Private banker Duncan Lawrie is to launch a self-invested personal pension featuring investment choi...
Private banker Duncan Lawrie is to launch a self-invested personal pension featuring investment choices offered by the group's inhouse investment team as well as external managers.
Ian Stewart, a manager at Duncan Lawrie, said the offer was being kept low key, primarily because it features no commission.
He said: "This is not a launch from a major provider where you offer terms to attract large funds into a product. It is not something we are going to go out and market aggressively to intermediaries because there is no commission, but if they want to use a fee-based method, that is fine."
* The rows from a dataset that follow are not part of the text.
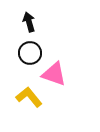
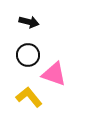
black arrow: rotated 120 degrees clockwise
black circle: moved 2 px left, 2 px down
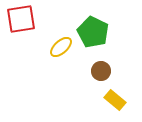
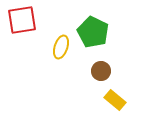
red square: moved 1 px right, 1 px down
yellow ellipse: rotated 30 degrees counterclockwise
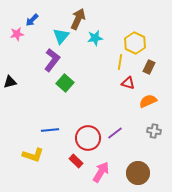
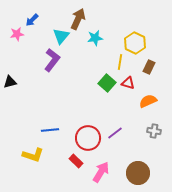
green square: moved 42 px right
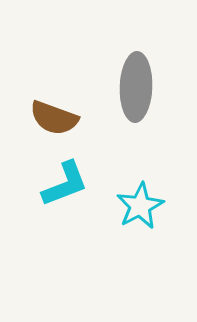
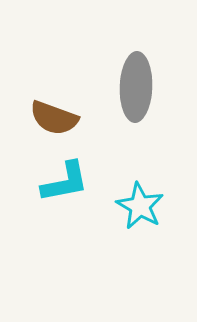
cyan L-shape: moved 2 px up; rotated 10 degrees clockwise
cyan star: rotated 15 degrees counterclockwise
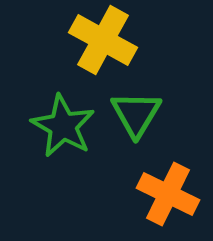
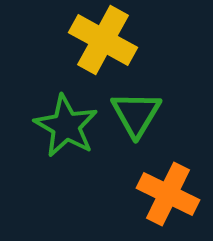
green star: moved 3 px right
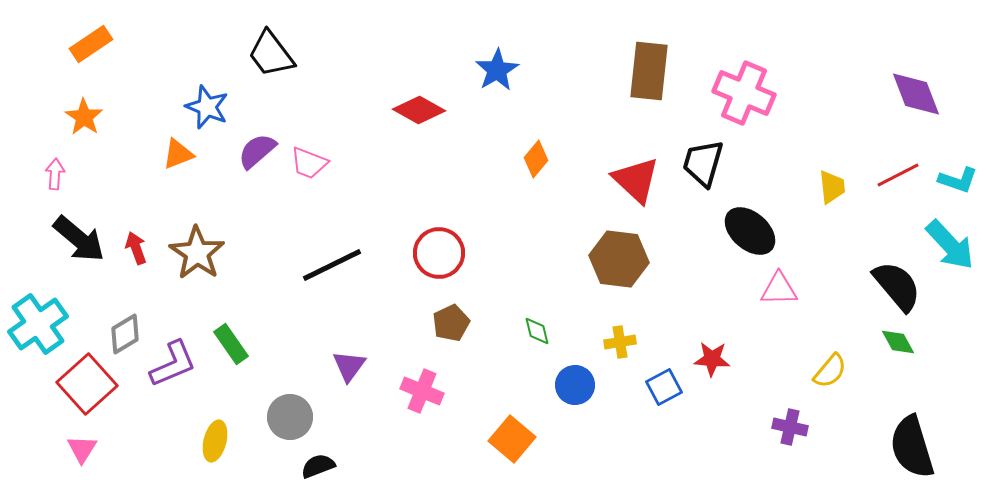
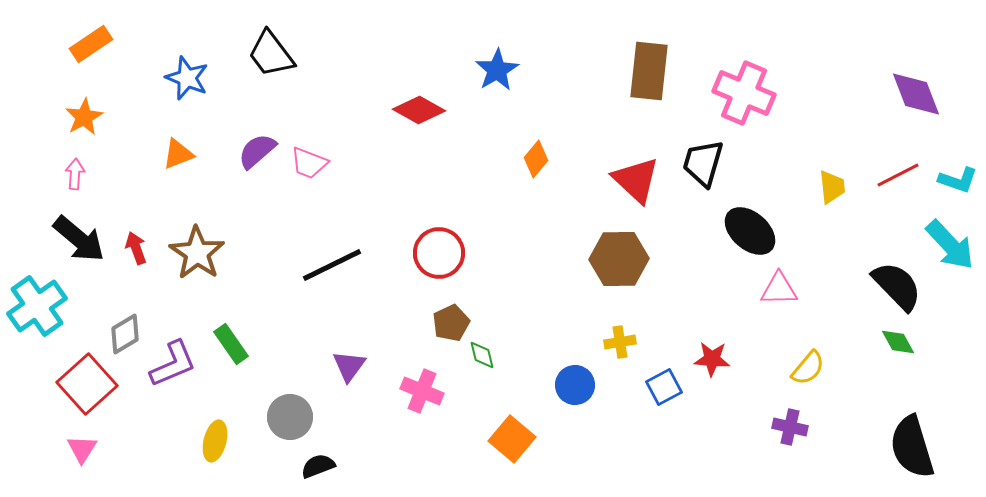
blue star at (207, 107): moved 20 px left, 29 px up
orange star at (84, 117): rotated 9 degrees clockwise
pink arrow at (55, 174): moved 20 px right
brown hexagon at (619, 259): rotated 8 degrees counterclockwise
black semicircle at (897, 286): rotated 4 degrees counterclockwise
cyan cross at (38, 324): moved 1 px left, 18 px up
green diamond at (537, 331): moved 55 px left, 24 px down
yellow semicircle at (830, 371): moved 22 px left, 3 px up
Administration costs for the Duncan Lawrie Sipp are the same whether internal or external funds are used. There is a £450 up-front charge and £600 per annum administration charge, both exclusive of VAT.
There is no minimum investment required to use the Sipp and a £100 charge is incurred for using drawdown with a basic £250 charge for property purchase, exclusive of other legal and administrative costs.
Stewart said Duncan Lawrie would take a fairly flexible approach to investment management charges but there is a default cost of 1% per annum.
"If someone came in with a massive fund we would consider doing something different but if the client wants to use an external fund the cost will be whatever that manager charges."
Stewart said the Sipp had been launched because Duncan Lawrie has a lot of assets under management with clients asking whether it provides a self invested pension.
He said: "It is both a defensive and offensive move because we realised our clients had a need for this product and might seek it elsewhere but also there was increasing demand from the accountants and solicitors our clients use, indicating a ready-made market." The administration for the Duncan Lawrie Sipp is to be handled inhouse.
Meanwhile John Moret, chairman of the Sipp Providers Group (SPG) has predicted the number of Sipp plans sold will rise to 0.5 million by 2010.
Moret, who in 1997 accurately predicted the number of Sipps in the year 2000 would reach 50,000, added that Sipps would be a crucial pensions vehicle for the 21st century.
He said: "Sipps were the success story of the 1990s. Around £15bn is invested in Sipps and I foresee a ten-fold increase in the next 10 years as they lose their elitist tag and costs fall."